→ Exercise prompt
A line qualifies if it holds the string "break". Copy every qualifying line from the records.

[Page layout parsing data]
+ + +
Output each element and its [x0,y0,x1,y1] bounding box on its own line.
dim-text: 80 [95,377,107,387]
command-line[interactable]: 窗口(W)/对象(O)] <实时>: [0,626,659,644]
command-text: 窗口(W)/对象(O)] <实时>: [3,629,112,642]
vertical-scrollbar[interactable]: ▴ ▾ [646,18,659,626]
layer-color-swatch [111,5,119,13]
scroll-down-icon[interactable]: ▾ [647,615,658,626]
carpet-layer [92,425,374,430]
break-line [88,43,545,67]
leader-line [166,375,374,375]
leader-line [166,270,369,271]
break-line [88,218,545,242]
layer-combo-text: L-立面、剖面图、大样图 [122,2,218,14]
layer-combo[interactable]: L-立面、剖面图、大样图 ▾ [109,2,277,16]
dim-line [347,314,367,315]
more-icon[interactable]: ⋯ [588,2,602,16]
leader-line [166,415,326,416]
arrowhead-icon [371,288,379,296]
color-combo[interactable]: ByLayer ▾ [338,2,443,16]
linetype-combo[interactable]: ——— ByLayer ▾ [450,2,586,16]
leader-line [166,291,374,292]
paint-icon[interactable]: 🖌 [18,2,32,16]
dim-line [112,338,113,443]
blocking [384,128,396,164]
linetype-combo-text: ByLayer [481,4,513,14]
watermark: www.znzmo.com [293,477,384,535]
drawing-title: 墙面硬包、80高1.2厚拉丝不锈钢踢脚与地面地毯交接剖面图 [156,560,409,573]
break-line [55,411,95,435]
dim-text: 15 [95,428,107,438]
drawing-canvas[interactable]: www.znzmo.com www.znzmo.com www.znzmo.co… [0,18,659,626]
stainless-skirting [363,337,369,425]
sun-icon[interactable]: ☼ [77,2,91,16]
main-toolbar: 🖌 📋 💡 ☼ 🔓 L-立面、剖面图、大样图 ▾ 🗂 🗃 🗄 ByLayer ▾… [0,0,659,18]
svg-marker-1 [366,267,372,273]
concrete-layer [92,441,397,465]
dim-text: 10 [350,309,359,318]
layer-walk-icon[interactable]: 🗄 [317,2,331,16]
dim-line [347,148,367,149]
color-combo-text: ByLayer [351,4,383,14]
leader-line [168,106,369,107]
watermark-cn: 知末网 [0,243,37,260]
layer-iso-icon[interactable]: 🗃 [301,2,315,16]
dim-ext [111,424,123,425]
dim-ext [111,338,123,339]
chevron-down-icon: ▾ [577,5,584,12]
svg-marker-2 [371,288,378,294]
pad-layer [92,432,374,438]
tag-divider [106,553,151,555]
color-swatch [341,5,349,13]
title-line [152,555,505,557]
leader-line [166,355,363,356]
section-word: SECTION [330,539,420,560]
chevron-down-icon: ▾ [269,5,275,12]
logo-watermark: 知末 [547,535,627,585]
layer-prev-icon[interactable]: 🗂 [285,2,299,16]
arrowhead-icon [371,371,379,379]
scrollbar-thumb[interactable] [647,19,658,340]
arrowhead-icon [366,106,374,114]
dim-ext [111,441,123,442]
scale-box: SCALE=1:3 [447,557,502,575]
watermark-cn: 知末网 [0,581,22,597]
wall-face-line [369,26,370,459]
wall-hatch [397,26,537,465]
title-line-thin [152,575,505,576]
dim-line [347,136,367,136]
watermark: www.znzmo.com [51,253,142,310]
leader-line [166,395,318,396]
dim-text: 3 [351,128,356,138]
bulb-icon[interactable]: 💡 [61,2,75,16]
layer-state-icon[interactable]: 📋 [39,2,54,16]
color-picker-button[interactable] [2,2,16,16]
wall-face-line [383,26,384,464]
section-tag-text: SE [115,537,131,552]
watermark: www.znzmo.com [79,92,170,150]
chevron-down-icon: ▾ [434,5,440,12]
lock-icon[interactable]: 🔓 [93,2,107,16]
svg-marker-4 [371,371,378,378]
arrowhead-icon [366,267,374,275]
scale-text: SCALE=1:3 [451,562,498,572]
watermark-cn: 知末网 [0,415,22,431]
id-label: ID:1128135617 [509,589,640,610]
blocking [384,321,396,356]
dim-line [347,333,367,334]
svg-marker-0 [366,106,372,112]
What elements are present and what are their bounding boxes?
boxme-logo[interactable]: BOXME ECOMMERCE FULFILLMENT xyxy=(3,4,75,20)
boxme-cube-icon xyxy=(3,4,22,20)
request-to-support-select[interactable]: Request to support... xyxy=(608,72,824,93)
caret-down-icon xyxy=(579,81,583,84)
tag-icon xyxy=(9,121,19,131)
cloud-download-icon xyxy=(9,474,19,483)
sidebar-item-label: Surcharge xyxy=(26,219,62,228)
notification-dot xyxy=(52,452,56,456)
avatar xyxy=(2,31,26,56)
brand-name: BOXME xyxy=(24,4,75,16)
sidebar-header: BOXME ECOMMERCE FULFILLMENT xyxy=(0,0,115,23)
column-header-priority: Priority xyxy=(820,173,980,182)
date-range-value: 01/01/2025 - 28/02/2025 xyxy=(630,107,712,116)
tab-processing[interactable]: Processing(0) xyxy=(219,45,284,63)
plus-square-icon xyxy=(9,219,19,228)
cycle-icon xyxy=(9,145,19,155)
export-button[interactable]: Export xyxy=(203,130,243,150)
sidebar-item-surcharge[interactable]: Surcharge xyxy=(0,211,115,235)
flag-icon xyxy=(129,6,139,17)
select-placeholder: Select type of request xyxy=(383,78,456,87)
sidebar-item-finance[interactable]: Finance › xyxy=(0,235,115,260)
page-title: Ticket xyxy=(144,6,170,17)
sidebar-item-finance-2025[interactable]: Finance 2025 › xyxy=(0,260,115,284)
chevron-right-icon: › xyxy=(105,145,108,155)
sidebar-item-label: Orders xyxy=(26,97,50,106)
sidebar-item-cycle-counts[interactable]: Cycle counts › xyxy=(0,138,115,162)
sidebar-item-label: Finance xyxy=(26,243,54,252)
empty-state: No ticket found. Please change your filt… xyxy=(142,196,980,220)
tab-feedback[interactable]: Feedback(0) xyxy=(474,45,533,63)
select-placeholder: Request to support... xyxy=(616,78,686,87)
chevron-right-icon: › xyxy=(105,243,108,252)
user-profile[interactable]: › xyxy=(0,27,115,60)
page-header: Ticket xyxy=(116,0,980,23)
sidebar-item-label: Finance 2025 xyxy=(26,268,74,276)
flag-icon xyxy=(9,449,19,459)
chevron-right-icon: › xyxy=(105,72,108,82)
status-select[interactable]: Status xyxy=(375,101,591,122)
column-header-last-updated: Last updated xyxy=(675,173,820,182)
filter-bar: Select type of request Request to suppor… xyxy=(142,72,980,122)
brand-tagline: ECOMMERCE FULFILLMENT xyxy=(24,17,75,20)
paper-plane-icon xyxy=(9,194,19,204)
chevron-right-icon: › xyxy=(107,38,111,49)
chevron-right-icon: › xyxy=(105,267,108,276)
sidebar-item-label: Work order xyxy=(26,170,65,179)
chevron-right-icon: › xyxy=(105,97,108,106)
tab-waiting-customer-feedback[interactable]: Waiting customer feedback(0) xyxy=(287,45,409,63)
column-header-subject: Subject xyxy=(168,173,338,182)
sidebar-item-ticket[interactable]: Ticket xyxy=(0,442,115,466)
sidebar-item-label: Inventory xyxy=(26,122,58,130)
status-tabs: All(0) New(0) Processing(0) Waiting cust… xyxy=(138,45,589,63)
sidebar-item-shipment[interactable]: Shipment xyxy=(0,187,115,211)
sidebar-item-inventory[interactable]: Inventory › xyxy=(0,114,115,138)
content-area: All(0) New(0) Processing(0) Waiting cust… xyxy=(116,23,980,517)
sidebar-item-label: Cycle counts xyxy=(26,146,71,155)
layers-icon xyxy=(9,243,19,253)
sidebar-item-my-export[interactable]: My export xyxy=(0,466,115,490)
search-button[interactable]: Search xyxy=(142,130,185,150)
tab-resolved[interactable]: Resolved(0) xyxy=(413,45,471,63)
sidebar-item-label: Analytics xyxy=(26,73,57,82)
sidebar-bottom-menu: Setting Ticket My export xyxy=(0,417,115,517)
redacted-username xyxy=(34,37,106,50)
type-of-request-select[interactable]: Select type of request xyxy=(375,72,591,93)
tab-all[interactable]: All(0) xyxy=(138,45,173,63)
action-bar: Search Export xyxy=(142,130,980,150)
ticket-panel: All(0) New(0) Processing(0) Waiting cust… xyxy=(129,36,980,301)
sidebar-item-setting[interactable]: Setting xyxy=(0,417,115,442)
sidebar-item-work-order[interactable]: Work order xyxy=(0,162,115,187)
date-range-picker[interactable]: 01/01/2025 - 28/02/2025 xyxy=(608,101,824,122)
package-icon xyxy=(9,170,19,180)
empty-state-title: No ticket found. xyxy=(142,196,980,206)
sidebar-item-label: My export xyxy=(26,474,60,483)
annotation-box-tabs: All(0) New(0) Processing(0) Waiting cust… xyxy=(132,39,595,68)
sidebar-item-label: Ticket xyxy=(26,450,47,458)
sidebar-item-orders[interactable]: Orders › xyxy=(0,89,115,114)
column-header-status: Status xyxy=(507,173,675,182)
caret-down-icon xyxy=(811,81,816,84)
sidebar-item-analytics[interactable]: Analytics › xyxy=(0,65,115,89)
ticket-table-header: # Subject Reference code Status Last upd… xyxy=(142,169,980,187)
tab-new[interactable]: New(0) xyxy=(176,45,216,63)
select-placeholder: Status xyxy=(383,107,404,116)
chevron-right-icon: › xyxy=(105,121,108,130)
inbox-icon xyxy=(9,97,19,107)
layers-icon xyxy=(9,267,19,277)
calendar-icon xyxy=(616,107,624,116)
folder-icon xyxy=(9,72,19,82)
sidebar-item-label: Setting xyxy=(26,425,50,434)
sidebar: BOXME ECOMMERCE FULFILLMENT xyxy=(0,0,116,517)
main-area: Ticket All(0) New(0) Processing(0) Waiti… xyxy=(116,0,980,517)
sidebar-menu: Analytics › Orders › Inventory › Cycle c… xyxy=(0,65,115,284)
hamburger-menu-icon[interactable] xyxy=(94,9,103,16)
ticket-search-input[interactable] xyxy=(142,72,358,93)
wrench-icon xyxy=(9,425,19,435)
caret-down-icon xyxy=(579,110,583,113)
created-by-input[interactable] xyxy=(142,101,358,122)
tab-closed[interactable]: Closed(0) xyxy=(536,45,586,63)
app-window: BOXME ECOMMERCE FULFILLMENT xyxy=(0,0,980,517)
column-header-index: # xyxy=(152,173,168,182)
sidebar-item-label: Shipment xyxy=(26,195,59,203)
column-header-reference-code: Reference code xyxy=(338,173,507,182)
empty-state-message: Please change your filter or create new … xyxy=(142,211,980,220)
+ + +
→ The completed task
break-line [88,43,545,67]
break-line [88,218,545,242]
break-line [55,411,95,435]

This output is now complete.